由比ヶ浜は俺の手を引き、すたすた歩いていく。人目を避けるための行動がかえって人目を集めているが、最早お構いなしのようだ。
やがて、階段下の人目につかないスペースへ辿り着く。
「ふう……な、何かごめんね?」
「……いや、いい。それよか、何だ?」
こんな場所まで連れてきたのなら、何か人前では言いづらい用があるんじゃなかろうか。カツアゲとかじゃないよね?ね?
「あ、うん。ちょっとヒッキーに聞きたいことが……」
そう言って、由比ヶ浜は胸の前で左手をきゅっと握りしめ、俯いた。俺はこの気まずい間を埋める為に、鞄を掛け直した。
やがて由比ヶ浜が顔を上げる。
「あの……ヒッキーって……やっぱりあの金髪の人と付き合ってるの!?」
「…………」
正直答えづらい質問だ。
まさかガールフレンド(仮)なんて言うわけにもいかない。
それ以外になんて言えば……
「……あー、まあ、あれだ。色々あんだよ」
結局それしか言えなかった。
そんな曖昧模糊とした言葉に、由比ヶ浜はふむと考え込むように頷く。
「付き合ってるなら付き合ってるって言うよね……」
何かボソボソと独り言を呟いているが、こちらには聞こえない。
「よし!」
いきなり意気込んだ由比ヶ浜に、驚いて飛び退いてしまう。
「ど、どうした?」
由比ヶ浜は俺の問いには答えず、いきなり駆けだして行った。
「…………」
どうして俺の周りには、俺の話を聞かない奴が多いのか……。
*******
「むう……やはり何か感じるわね」
「エリチ、どうしたん?」
「う~ん、八幡君の周りに希以外の良からぬ気配が……」
「エ、エリチはウチの事を何と思っとるん?」
「それはさておき」
「おいとくんかい!」
「電話してみようかしら。いいえ、いけないわ絵里。そう安々と夫……いえ、旦那……いえ、恋人の浮気を疑うなんて」
「エリチ、全部口に出とるよ」
「あら、いけない」
希に言われて口を慌てて両手で閉じる。……あまり意味のない行動だったわ。
『先日、熱愛が発覚したアイドルグループSのMさんがグループ脱退を発表しました』
ショーウインドウの内側から、こちらに向けられて備えつけられたテレビが、最新のゴシップを流している。
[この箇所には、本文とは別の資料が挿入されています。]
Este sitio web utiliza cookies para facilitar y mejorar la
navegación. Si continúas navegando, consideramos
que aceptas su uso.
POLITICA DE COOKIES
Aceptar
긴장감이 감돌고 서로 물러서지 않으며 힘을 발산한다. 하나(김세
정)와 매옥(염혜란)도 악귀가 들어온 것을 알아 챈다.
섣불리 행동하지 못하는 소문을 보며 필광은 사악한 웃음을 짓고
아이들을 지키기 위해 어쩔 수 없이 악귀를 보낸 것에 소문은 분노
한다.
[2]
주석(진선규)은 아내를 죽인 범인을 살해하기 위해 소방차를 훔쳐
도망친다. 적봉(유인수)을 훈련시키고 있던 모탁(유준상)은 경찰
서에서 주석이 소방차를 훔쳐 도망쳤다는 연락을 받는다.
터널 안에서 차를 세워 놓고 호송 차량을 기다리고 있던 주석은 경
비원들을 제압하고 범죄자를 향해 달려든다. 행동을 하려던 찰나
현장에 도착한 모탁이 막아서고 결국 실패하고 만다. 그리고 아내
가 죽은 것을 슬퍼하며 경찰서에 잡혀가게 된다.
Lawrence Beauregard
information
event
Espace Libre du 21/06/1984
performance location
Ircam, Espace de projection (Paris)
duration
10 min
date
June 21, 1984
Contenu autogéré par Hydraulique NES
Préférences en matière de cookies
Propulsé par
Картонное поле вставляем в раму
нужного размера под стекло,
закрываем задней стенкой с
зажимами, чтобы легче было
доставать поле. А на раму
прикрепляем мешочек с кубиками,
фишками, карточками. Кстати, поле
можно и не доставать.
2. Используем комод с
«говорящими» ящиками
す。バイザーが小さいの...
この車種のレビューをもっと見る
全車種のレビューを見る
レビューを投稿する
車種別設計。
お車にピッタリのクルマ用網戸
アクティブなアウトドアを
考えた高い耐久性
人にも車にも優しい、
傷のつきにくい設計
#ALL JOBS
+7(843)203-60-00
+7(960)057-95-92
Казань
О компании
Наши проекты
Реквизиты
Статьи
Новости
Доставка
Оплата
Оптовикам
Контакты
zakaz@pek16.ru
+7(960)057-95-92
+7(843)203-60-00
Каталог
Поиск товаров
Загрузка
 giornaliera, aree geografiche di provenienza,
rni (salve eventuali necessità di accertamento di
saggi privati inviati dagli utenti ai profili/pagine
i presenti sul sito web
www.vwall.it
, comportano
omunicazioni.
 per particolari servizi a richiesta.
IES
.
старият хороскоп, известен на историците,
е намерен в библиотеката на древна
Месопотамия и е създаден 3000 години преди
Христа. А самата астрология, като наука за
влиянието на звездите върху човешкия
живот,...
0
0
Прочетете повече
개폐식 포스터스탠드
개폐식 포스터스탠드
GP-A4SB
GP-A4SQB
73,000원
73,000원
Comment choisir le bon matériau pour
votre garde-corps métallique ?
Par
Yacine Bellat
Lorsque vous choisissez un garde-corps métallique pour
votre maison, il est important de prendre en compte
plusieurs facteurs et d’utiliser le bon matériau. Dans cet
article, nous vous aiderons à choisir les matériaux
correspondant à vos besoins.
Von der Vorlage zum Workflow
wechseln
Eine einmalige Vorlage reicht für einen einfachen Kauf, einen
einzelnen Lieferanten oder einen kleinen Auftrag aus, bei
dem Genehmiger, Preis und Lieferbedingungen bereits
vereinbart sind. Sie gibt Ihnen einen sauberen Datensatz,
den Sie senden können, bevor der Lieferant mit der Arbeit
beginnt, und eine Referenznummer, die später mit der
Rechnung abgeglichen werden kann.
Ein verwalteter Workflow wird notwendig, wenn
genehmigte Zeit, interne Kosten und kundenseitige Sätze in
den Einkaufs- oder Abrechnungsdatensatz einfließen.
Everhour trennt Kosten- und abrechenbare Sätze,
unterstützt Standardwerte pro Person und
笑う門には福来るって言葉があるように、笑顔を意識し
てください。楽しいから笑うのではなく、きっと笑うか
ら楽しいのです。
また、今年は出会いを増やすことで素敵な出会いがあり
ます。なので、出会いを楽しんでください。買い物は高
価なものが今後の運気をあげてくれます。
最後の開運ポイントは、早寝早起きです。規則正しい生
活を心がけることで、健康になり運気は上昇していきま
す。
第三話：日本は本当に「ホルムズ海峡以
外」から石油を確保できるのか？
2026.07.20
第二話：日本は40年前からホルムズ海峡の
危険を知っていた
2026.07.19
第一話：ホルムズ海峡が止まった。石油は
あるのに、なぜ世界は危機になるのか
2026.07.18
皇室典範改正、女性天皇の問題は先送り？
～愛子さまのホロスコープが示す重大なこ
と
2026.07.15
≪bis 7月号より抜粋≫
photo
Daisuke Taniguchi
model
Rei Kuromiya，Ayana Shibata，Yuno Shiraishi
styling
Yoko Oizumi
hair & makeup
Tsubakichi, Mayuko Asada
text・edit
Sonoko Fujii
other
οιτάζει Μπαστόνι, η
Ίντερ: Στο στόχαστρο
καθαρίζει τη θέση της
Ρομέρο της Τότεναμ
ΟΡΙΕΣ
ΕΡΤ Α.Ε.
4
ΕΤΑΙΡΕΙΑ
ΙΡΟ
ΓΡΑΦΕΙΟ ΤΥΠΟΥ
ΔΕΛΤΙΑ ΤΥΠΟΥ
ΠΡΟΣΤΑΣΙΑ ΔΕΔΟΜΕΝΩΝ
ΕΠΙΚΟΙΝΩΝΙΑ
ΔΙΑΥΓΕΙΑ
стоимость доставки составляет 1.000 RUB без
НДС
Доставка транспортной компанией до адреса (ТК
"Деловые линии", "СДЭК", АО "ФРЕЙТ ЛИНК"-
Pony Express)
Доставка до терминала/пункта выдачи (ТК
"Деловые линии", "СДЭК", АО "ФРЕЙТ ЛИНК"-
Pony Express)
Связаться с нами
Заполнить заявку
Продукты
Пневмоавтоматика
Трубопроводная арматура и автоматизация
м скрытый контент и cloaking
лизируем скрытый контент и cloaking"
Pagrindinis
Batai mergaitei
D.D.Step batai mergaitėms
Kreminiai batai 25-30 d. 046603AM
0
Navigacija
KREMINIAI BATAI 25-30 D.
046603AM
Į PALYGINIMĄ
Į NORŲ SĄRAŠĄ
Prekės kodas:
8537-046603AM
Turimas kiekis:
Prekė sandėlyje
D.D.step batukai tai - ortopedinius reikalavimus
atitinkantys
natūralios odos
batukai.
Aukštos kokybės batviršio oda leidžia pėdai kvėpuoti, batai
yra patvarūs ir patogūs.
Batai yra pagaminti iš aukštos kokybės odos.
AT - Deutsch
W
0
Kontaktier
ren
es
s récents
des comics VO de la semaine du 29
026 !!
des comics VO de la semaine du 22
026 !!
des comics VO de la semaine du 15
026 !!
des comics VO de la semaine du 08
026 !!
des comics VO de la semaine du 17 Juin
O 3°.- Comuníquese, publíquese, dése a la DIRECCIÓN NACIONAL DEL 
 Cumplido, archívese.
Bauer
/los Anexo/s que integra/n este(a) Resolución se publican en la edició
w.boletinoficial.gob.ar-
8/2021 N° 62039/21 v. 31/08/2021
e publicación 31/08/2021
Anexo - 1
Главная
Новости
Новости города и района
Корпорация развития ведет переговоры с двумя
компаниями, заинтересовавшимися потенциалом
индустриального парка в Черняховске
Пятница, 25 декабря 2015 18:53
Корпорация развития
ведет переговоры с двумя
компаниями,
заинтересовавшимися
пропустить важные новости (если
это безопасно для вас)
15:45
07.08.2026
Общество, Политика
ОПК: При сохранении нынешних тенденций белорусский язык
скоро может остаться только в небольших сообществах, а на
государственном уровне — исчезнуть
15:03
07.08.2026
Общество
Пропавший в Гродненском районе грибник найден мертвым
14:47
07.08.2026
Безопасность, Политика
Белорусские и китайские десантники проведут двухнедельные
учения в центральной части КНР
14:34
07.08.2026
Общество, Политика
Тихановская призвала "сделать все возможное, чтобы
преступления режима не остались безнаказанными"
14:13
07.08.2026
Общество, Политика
アイドルグループという単語に反応して、にこと花陽が立ち止まり、ニュースを食い入るように見始めた。
「はあ、もったいないわね。せっかく売れ始めたのに……」
「仕方ないですよね……アイドルですもんね……」
あれ?何故かしら?ギクリとしてしまったわ。
「そういえばスクールアイドルも恋愛禁止なのかなぁ?」
穂乃果が首を傾げながら呟く。
「当たり前でしょ!私達はアイドルなのよ」
「そ、そうですよ!やっぱりいけません!」
「それに……高校生で恋愛なんて……早過ぎます!」
「そ、そうかなあ?」
反対意見が多数のようね。ことり、頑張って!!
「ま、私はどっちでもいいけど……」
「真姫ちゃんは声かけづらいから大丈夫にゃ~」
「し、失礼ね!ナンパくらいされた事あるわよ!」
わ、私だってあるわよ!
「エリチはどう思うん?」
希がニヤニヤしながら聞いてくる。くっ、この借りは希編で必ず……!
私は咳払いをして、頭の中から言葉を引きずり出した。
「そうね、私は……こだわる必要はないと思うわ」
やっぱり皆キョトンとしている。
「ア、アンタ何言ってんのよ!」
「そうですよ、絵里!」
「高校生活は一度きりなのよ。私は……で、出会いを大切にしてもらいたいわ……うん、青春だもの。アオハライドしなきゃ」
『…………怪しい』
私は学校に着くまで、皆の疑惑の視線に晒された。